With Elnaril calming his soul, Merlin training him to harness Excalibur, his tutors enriching his mind, and my own teachings, Galahad will become the man he is destined to be. My fears will always consume me. I don’t want Galahad to live a scripted life, nor do I want him to suffer if he fails to change his story as I did. He’s so tiny. And so like his father.
Before making my way to my bedroom, I find myself walking toward the guest apartments. Arthur had journeyed here with Merlin. This has been one of his longest stays at Joyous Gard so far as Galahad and I have not returned to Camelot for some time. Though Arthur hasn’t said it out loud, he hopes I’ll be ready to become his queen now. Lance has been gone for six years. If he was alive, he’d be back by now.
Any daft idiot can see how much Arthur cares for me. It took a while to see that he also loves me. I haven’t been able to give my love back though. Losing Lance nearly destroyed me. My heart is still mending. It’s still empty, even with Galahad’s love.

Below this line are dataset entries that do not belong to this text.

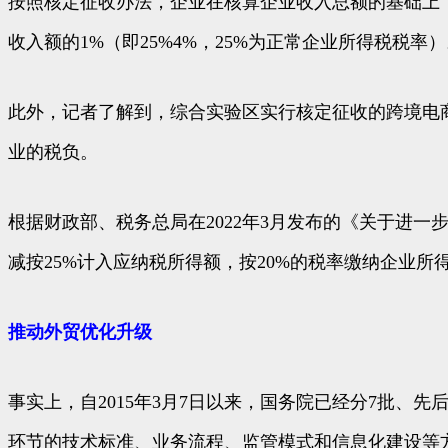
按照核定征收办法，企业在核算企业收入总额的基础上
收入额的1%（即25%4%，25%为正常企业所得税税率
此外，记者了解到，综合实验区实行核定征收的跨境电
业的税负。
根据财政部、税务总局在2022年3月发布的《关于进一
减按25%计入应纳税所得额，按20%的税率缴纳企业所得
推动外贸优化升级
事实上，自2015年3月7日以来，国务院已经分7批、
环节的技术标准、业务流程、监管模式和信息化建设等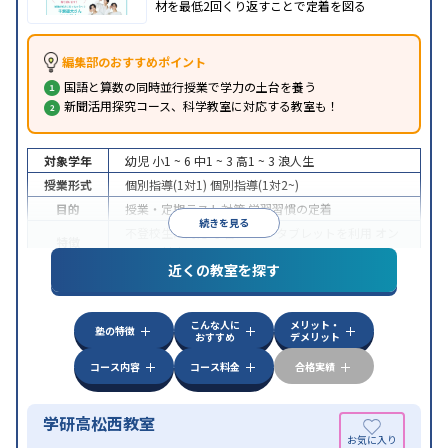
材を最低2回くり返すことで定着を図る
編集部のおすすめポイント
国語と算数の同時並行授業で学力の土台を養う
新聞活用探究コース、科学教室に対応する教室も！
対象学年
幼児
小1 ~ 6
中1 ~ 3
高1 ~ 3
浪人生
授業形式
個別指導(1対1)
個別指導(1対2~)
目的
授業・定期テスト対策
学習習慣の定着
続きを見る
不登校生に対応
学習にPC・タブレットを利用
オン
特徴
ライン対応
近くの教室を探す
こんな人に
メリット・
塾の特徴
おすすめ
デメリット
コース内容
コース料金
合格実績
学研高松西教室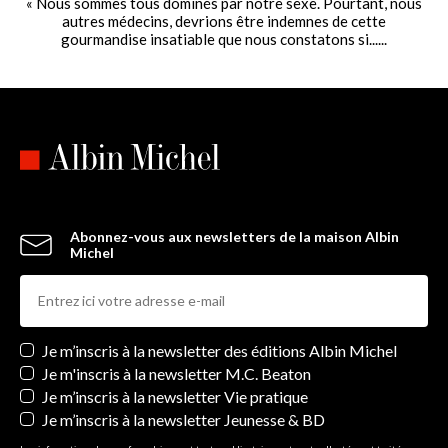
« Nous sommes tous dominés par notre sexe. Pourtant, nous
autres médecins, devrions être indemnes de cette
gourmandise insatiable que nous constatons si......
Abonnez-vous aux newsletters de la maison Albin
Michel
Newsletters
Je m’inscris à la newsletter des éditions Albin Michel
Je m'inscris à la newsletter M.C. Beaton
Je m’inscris à la newsletter Vie pratique
Je m’inscris à la newsletter Jeunesse & BD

When I returned to Camelot all those years ago, Arthur could see I was struggling emotionally. He comforted me when I needed to cry and gave me space when I needed to think. When I was a swollen pregnant mess, he massaged my feet and broughtme extra snacks from the kitchens. When Galahad was born, he worshiped me as if I had given him the power of flight.
Unconditional love poured out of him, gushing into my son. Seeing how much Arthur loved Galahad as I held the little bundle of flesh in my arms for the first time freed my aching heart and allowed me to love back, just a little. Though I felt a weight lift off my heart, there are still plenty of holes that will never be filled again. Holes for all those I loved and lost. My mom and dad, Josh, and my White Knight, Lancelot.
It was easy to care for Arthur. Though I haven’t fallen for him, he’s slowly become an important part of my life. He treats me with respect, as his equal. I am the woman who gave him an heir. The woman he is promised to marry. The woman who will be his queen.
He is patient with me. Knowing the deep wound of losing Lancelot would take time to heal, he never asks me for anything I can’t give. He will wait for me. Six years he has waited. Six years I have been grieving the loss of my husband.